Self-Assessment

Three rubrics, one for each scope. Each places the subject on a Spine level (L1–L5) and scores each Axis (0–4). The Spine level is capped at L3 if Verification is at the bottom — the core rule: no real agentic maturity without verification.

1. Individual (workstation)

Spine placement — pick the highest statement that is reliably true under pressure (not your best day):

L1 — I type requests into a chat and use what comes back; I rarely read diffs.
L2 — I keep reusable prompts (roles, examples, format constraints) and review diffs before accepting.
L3 — I maintain a personal/project CLAUDE.md, curate my tools/MCPs, and manage context deliberately.
L4 — I run agents in a loop against a written spec + a check they can run, and I review every diff. A meaningful share of my work is delegated-and-verified.
L5 — I orchestrate multiple/parallel agents, run my own evals, and feed learnings back across sessions.

Axis scores (0 = absent, 4 = strong):

Axis	0	2	4
Verification	Eyeballs output	Runs tests/build manually before merge	Agent runs its own check; personal eval harness
Context hygiene	One long session for everything	Clears between tasks	Curated CLAUDE.md + subagents isolate exploration + compaction
Autonomy / leash	Approves everything, or blindly auto-accepts	Auto-accepts low-risk behind a check	Dials leash per risk; earns it via proven checks; sandboxes the rest
Learning	Repeats the same corrections	Adds fixes to CLAUDE.md sometimes	Corrections + memory feed back systematically; builds skills
Cost & governance	No cost sense	Aware of token cost	Token-efficient tooling; respects tier/permission discipline

A useful north star: the delegation ratio — the share of your work that is delegated-and-verified to agents. The “and-verified” is what separates L4 from fast L1.

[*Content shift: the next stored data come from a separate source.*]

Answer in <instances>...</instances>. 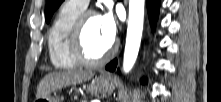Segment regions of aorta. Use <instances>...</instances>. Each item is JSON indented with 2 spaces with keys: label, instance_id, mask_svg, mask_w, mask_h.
Listing matches in <instances>:
<instances>
[{
  "label": "aorta",
  "instance_id": "1",
  "mask_svg": "<svg viewBox=\"0 0 221 102\" xmlns=\"http://www.w3.org/2000/svg\"><path fill=\"white\" fill-rule=\"evenodd\" d=\"M145 0H129V19L123 58V70L129 73L133 68L141 43Z\"/></svg>",
  "mask_w": 221,
  "mask_h": 102
}]
</instances>
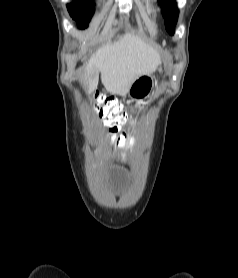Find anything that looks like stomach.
Wrapping results in <instances>:
<instances>
[{
  "instance_id": "obj_1",
  "label": "stomach",
  "mask_w": 238,
  "mask_h": 278,
  "mask_svg": "<svg viewBox=\"0 0 238 278\" xmlns=\"http://www.w3.org/2000/svg\"><path fill=\"white\" fill-rule=\"evenodd\" d=\"M153 87V76L151 74H144L133 81L127 94L132 99L142 100L150 95Z\"/></svg>"
}]
</instances>
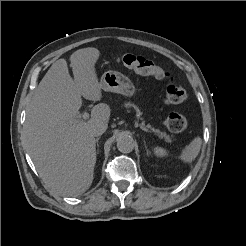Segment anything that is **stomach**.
Wrapping results in <instances>:
<instances>
[{"instance_id":"stomach-1","label":"stomach","mask_w":246,"mask_h":246,"mask_svg":"<svg viewBox=\"0 0 246 246\" xmlns=\"http://www.w3.org/2000/svg\"><path fill=\"white\" fill-rule=\"evenodd\" d=\"M100 85L104 91L119 93L126 97H133L136 93L132 81L118 71L105 72L101 77Z\"/></svg>"}]
</instances>
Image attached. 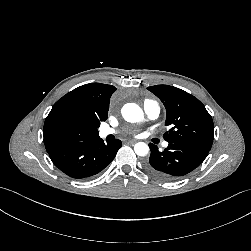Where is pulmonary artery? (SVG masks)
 <instances>
[{
	"instance_id": "1",
	"label": "pulmonary artery",
	"mask_w": 251,
	"mask_h": 251,
	"mask_svg": "<svg viewBox=\"0 0 251 251\" xmlns=\"http://www.w3.org/2000/svg\"><path fill=\"white\" fill-rule=\"evenodd\" d=\"M143 109H144V112H145L147 118L150 120H154V119L158 118V116L160 114V106L154 100H146L143 104ZM116 132L117 131L113 128L105 127V128H102L99 130V136L104 138L109 135L115 134ZM163 146L167 147L168 143L165 142L163 144Z\"/></svg>"
}]
</instances>
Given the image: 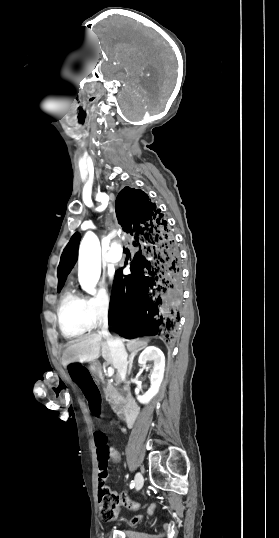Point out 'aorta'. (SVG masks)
<instances>
[{
	"label": "aorta",
	"instance_id": "obj_1",
	"mask_svg": "<svg viewBox=\"0 0 279 538\" xmlns=\"http://www.w3.org/2000/svg\"><path fill=\"white\" fill-rule=\"evenodd\" d=\"M100 273V242L93 232H87L80 244L78 254V279L81 288L88 294L94 295Z\"/></svg>",
	"mask_w": 279,
	"mask_h": 538
}]
</instances>
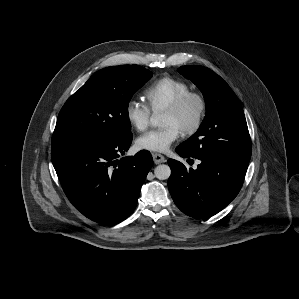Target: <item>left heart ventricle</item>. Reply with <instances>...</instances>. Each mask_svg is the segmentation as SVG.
<instances>
[{"label": "left heart ventricle", "instance_id": "b2bd125f", "mask_svg": "<svg viewBox=\"0 0 299 299\" xmlns=\"http://www.w3.org/2000/svg\"><path fill=\"white\" fill-rule=\"evenodd\" d=\"M197 109V103L195 101H192L187 105L184 112L180 115H173L164 112L162 124L164 126L175 125L180 129L183 125L190 123L194 119L197 113Z\"/></svg>", "mask_w": 299, "mask_h": 299}]
</instances>
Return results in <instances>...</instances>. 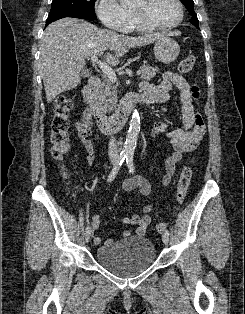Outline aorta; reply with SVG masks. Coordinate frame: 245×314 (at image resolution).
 I'll list each match as a JSON object with an SVG mask.
<instances>
[{
	"label": "aorta",
	"instance_id": "aorta-1",
	"mask_svg": "<svg viewBox=\"0 0 245 314\" xmlns=\"http://www.w3.org/2000/svg\"><path fill=\"white\" fill-rule=\"evenodd\" d=\"M125 1L127 0H120V2L122 3ZM139 131H140V116L138 111L134 110L132 118L129 122V130L123 147V153L125 155H132L134 153Z\"/></svg>",
	"mask_w": 245,
	"mask_h": 314
}]
</instances>
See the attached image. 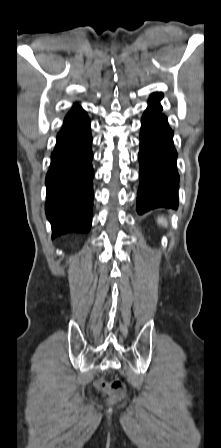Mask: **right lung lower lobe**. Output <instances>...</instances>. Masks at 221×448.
<instances>
[{
    "mask_svg": "<svg viewBox=\"0 0 221 448\" xmlns=\"http://www.w3.org/2000/svg\"><path fill=\"white\" fill-rule=\"evenodd\" d=\"M90 120L74 105L57 135L46 176L45 210L52 238L67 233H88L93 204Z\"/></svg>",
    "mask_w": 221,
    "mask_h": 448,
    "instance_id": "98d812e1",
    "label": "right lung lower lobe"
}]
</instances>
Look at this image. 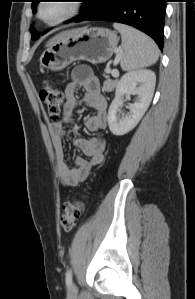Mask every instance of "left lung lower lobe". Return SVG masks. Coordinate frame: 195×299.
<instances>
[{
	"instance_id": "obj_1",
	"label": "left lung lower lobe",
	"mask_w": 195,
	"mask_h": 299,
	"mask_svg": "<svg viewBox=\"0 0 195 299\" xmlns=\"http://www.w3.org/2000/svg\"><path fill=\"white\" fill-rule=\"evenodd\" d=\"M167 0H89L75 22L112 21L133 26L149 35L162 50Z\"/></svg>"
}]
</instances>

2. Codebase (repo) — the automatable one

This scope is mostly binary, file-existence checks. Score = the % of checks passed, mapped to a level. A repo must pass ~80% of a level’s checks to claim it.

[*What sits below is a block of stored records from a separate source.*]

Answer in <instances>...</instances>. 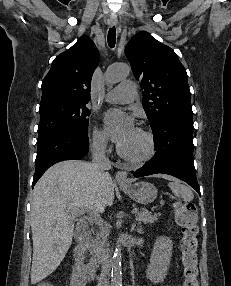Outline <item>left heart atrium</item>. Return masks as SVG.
I'll list each match as a JSON object with an SVG mask.
<instances>
[{
  "label": "left heart atrium",
  "instance_id": "obj_1",
  "mask_svg": "<svg viewBox=\"0 0 231 286\" xmlns=\"http://www.w3.org/2000/svg\"><path fill=\"white\" fill-rule=\"evenodd\" d=\"M106 128L111 138L120 146L135 132L133 119L120 110L112 109L104 116Z\"/></svg>",
  "mask_w": 231,
  "mask_h": 286
}]
</instances>
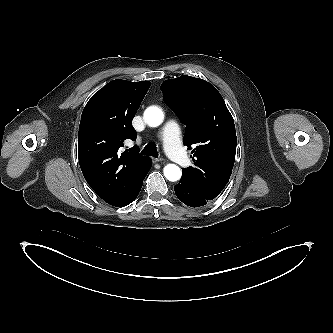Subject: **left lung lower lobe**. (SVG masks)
<instances>
[{
  "mask_svg": "<svg viewBox=\"0 0 333 333\" xmlns=\"http://www.w3.org/2000/svg\"><path fill=\"white\" fill-rule=\"evenodd\" d=\"M174 190L179 200L190 207L209 205L214 200L211 196L192 187L183 178L174 186Z\"/></svg>",
  "mask_w": 333,
  "mask_h": 333,
  "instance_id": "0a47b994",
  "label": "left lung lower lobe"
}]
</instances>
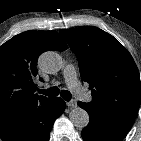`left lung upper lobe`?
Instances as JSON below:
<instances>
[{
    "label": "left lung upper lobe",
    "instance_id": "5c2ea615",
    "mask_svg": "<svg viewBox=\"0 0 141 141\" xmlns=\"http://www.w3.org/2000/svg\"><path fill=\"white\" fill-rule=\"evenodd\" d=\"M79 59L80 75L92 89V106L113 114H135L141 103V82L130 53L105 31L93 27L61 30Z\"/></svg>",
    "mask_w": 141,
    "mask_h": 141
}]
</instances>
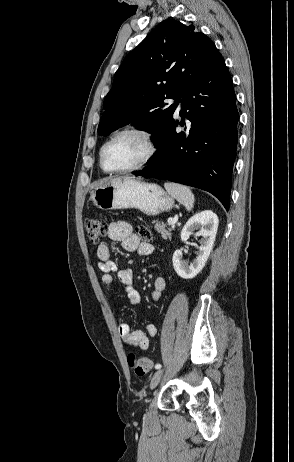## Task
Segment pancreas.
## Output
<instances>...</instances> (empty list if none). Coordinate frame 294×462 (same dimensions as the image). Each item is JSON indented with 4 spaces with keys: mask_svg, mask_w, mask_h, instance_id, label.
<instances>
[{
    "mask_svg": "<svg viewBox=\"0 0 294 462\" xmlns=\"http://www.w3.org/2000/svg\"><path fill=\"white\" fill-rule=\"evenodd\" d=\"M153 223L155 224V229L157 230V232L161 233L163 238H167V237L171 238L172 228L166 229V225L164 223H160L157 221H153Z\"/></svg>",
    "mask_w": 294,
    "mask_h": 462,
    "instance_id": "1",
    "label": "pancreas"
}]
</instances>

Pillar	Concrete signal (pass/fail)
Agent instructions	A CLAUDE.md / AGENTS.md exists at root, is non-trivial, references example files
Testing	A test suite exists; CI runs it on PRs (the agent’s feedback loop)
Build / validation	Reproducible build; linter + formatter + type-checker configured (guardrails)
Docs	README + setup/contributing docs present
Dev environment	One-command setup (a Makefile, devcontainer, or script)
Code quality	Pre-commit / pre-push hooks enforce style
Observability	Logging/monitoring so agent actions are inspectable
Security / governance	Secret scanning; ignore-hygiene; access conventions
Evals (unlocks L4+)	An eval suite or LLM-as-judge harness lives in the repo

Level mapping:

Level	Meaning
L1 Functional	A human can build and run it
L2 Structured	+ CLAUDE.md, linter/formatter, basic tests
L3 Agent-ready (target)	+ CI-on-PR, type-checker, one-command setup, secret scanning, docs
L4 Measured	+ eval harness, observability, pre-commit gates
L5 Self-improving	+ a compounding CLAUDE.md, shared skills/commands, agent-readable docs

3. Team / org

A maturity radar, not a single number. Dimensions borrowed from DORA’s 2025 AI Capabilities Model:

Dimension	Signal
AI stance	A documented, communicated policy on permitted tools/usage
Data ecosystem	Internal data/docs are high-quality, unified, and AI-accessible
Version control & batch size	Strong VCS discipline; small, frequent changes
Internal platform	Shared agent harnesses/skills; a quality internal platform
Throughput & stability	Delivery metrics tracked — watch change-fail rate as throughput rises
Trust	The share of developers who trust AI-generated code (closing the gap is maturity)
Adoption depth	% of repos at L3+; % of workflows with eval coverage
Org learning loop	Do evals/learnings feed back into shared prompts, skills, and conventions?

From assessment to practice

Place the subject (Spine level + Axis scores), applying the Verification cap.
Prescribe — take the weakest axis and pick the matching practices from the Pattern Library.
Re-assess over time — quarterly for people, per-PR for repos, per-quarter for teams — and track the progression.